Monday, November 8, 2010

Education or Inspiration

Recently I attended a play that was supposed to be "ground-breaking" and awesome. But I was disappointed to see that it was instead an historical diatribe about a political point of view. I left early, bored and restless.

Later that weekend, I attended the West Bay Opera production of La Forza del Destino. It was a three and one half hour production, so I expected to find it difficult to sit for so long. Of course the presence of Ragazzi singers was an enticing incentive and I was looking forward to seeing and hearing them.

Imagine my surprise when at the end of the opera I found my eyes watering up. I had been moved to tears by the beauty of the story and the powerful acting and music.

This led to my thoughts about art and what we at Ragazzi are trying to do. Yes, we are educating boys in the mores of different historical times, languages and cultures. Yes, we are learning to sing with correct technique. And yes, we are learning to read music, an almost forgotten language.

But fundamentally we are making connections. We want to feel what people who sang Latin chants felt. We want to understand the impetus for the rhythms of the great Latino songs.
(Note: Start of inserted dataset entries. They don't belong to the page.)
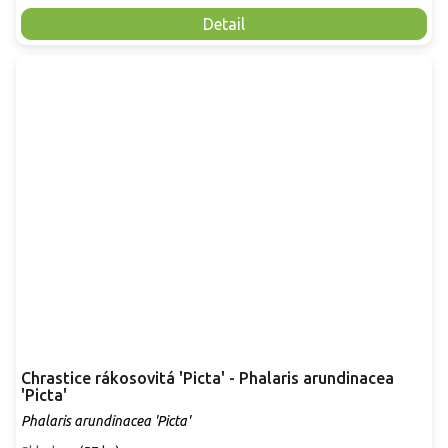
Detail
Chrastice rákosovitá 'Picta' - Phalaris arundinacea
'Picta'
Phalaris arundinacea 'Picta'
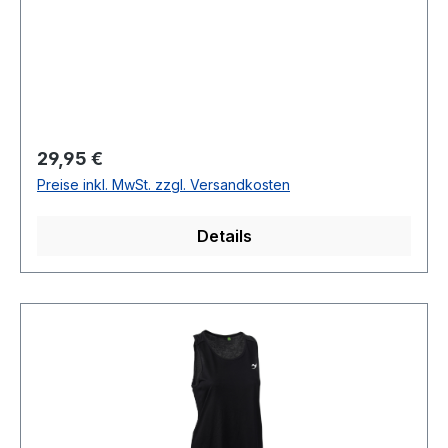
Regulärer Preis:
29,95 €
Preise inkl. MwSt. zzgl. Versandkosten
Details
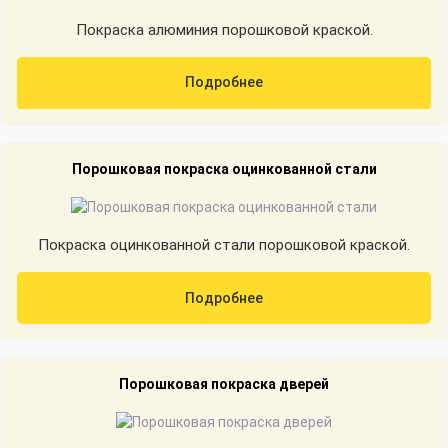
Покраска алюминия порошковой краской.
Подробнее
Порошковая покраска оцинкованной стали
Покраска оцинкованной стали порошковой краской.
Подробнее
Порошковая покраска дверей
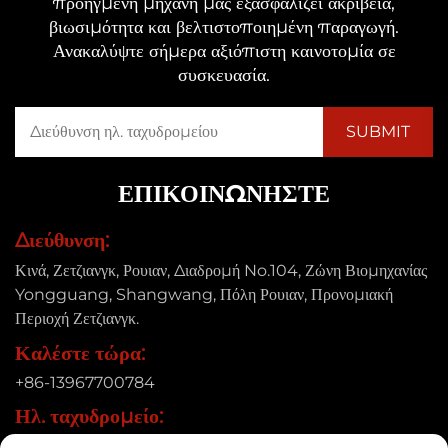
προηγμένη μηχανή μας εξασφαλίζει ακρίβεια,
βιωσιμότητα και βελτιστοποιημένη παραγωγή.
Ανακαλύψτε σήμερα αξιόπιστη καινοτομία σε
συσκευασία.
ΕΠΙΚΟΙΝΩΝΉΣΤΕ
Διεύθυνση:
Κινά, Ζετζιανγκ, Ρουιαν, Διαδρομή No.104, Ζώνη Βιομηχανίας
Yongguang, Shangwang, Πόλη Ρουιαν, Προνομιακή
Περιοχή Ζετζιανγκ.
Καλέστε τώρα:
+86-13967700784
Ηλ. ταχυδρομείο:
[email protected]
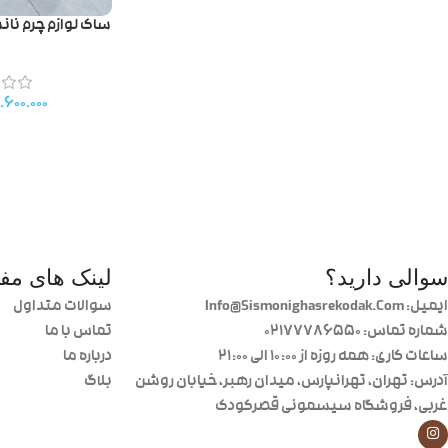
ساک لوازم چرم نان
.۶۰۰.۰۰۰
سوالی دارید؟
لینک های مفی
ایمیل: Info@Sismonighasrekodak.Com
سوالات متداول
شماره تماس: 02177786550
تماس با ما
ساعات کاری: همه روزه از ۱۰:۰۰ الی ۲۱:۰۰
درباره ما
آدرس: تهران، تهرانپارس، میدان رهبر، خیابان روشن
بلاگ
غربی، فروشگاه سیسمونی قصرکودک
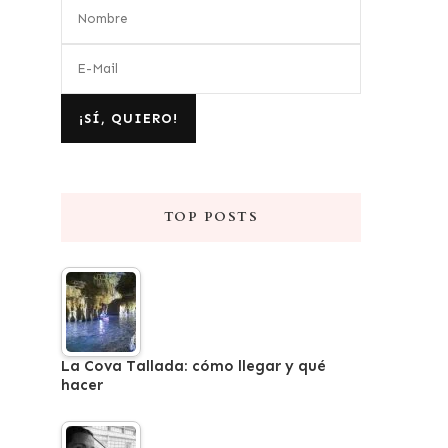
TOP POSTS
La Cova Tallada: cómo llegar y qué
hacer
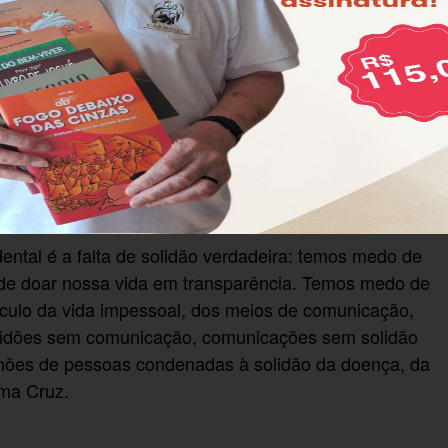
novo.
ar de nós mesmos, ocultar nossa fragilidade e
e. Com isso, nos refugiamos no ativismo, nas
descompromissada… E assim desembocamos numa
mor aos outros, sem verdadeira companhia.
tal é a falta de solidão verdadeira: temos medo de
, de doar nossa vida em transparência. Temos medo de
áculo da vida impessoal, dos meios de comunicação,
olidões sem comunicação, comunicações sem solidão
lhões de pessoas condenadas à solidão da doença, da
ma Cruz.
We want to understand the mysterious chants of the cathedral. We want to learn how music in the Renaissance played with words and melodies and rhythms. and then we want to communicate that to you. We want to connect with you, to share with you.

At the end of a Ragazzi concert, we want you to feel happy, sad, moved, amazed; we want you to feel something. We don't want you to only think, "My, they must have worked hard on this music. As Jon Carroll, after attending a performance in the East Bay, wrote in his column in the San Francisco Chronicle November 4, "...the music was beautiful; I still felt a lump in my throat. That's real art, I think--when the emotional moment transcends the plot..."
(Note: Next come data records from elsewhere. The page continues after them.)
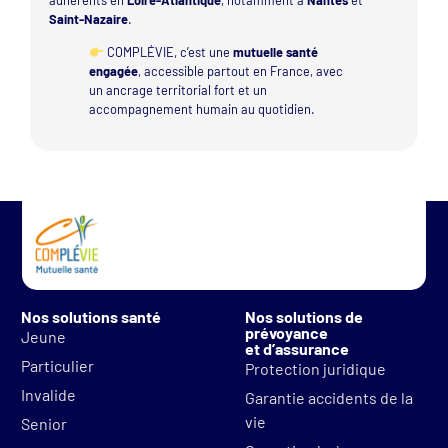
Saint-Nazaire
.
COMPLÉVIE, c’est une
mutuelle santé
engagée
, accessible partout en France, avec
un ancrage territorial fort et un
accompagnement humain au quotidien.
Nos solutions santé
Nos solutions de
prévoyance
Jeune
et d’assurance
Particulier
Protection juridique
Invalide
Garantie accidents de la
vie
Senior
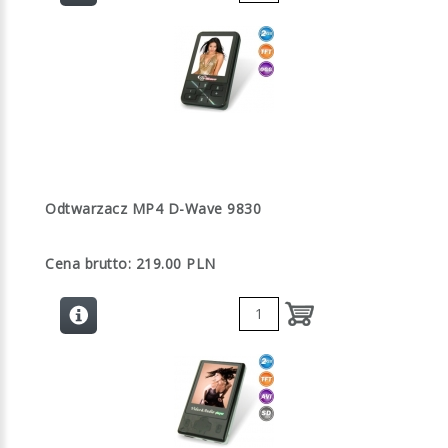
Odtwarzacz MP4 D-Wave 9830
Cena brutto: 219.00 PLN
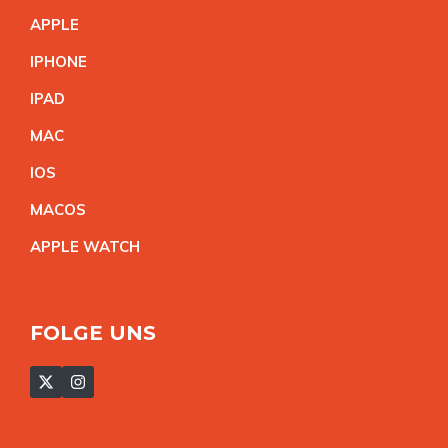
APPL
E
IPHON
E
IPA
D
MA
C
IO
S
MACO
S
APPLE WATC
H
FOLGE UNS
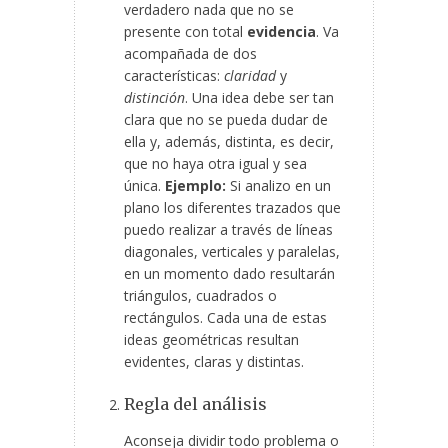
verdadero nada que no se
presente con total
evidencia
. Va
acompañada de dos
características:
claridad
y
distinción
. Una idea debe ser tan
clara que no se pueda dudar de
ella y, además, distinta, es decir,
que no haya otra igual y sea
única.
Ejemplo:
Si analizo
en un
plano los diferentes trazados que
puedo realizar a través de líneas
diagonales, verticales y paralelas,
en un momento dado resultarán
triángulos, cuadrados o
rectángulos. Cada una de estas
ideas geométricas resultan
evidentes, claras y distintas.
Regla del análisis
Aconseja dividir todo problema o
To this end we are working to help the boys connect to the texts, even when they sing in foreign languages. We are exploring different ways to showing the feelings of the text through our faces and bodies. We are reaching out to you, our audience, and asking you to connect with us to other times and places and to share our journey of exploration and excitement. We want to inspire you to experience a moment of transcendence, even if for just an hour.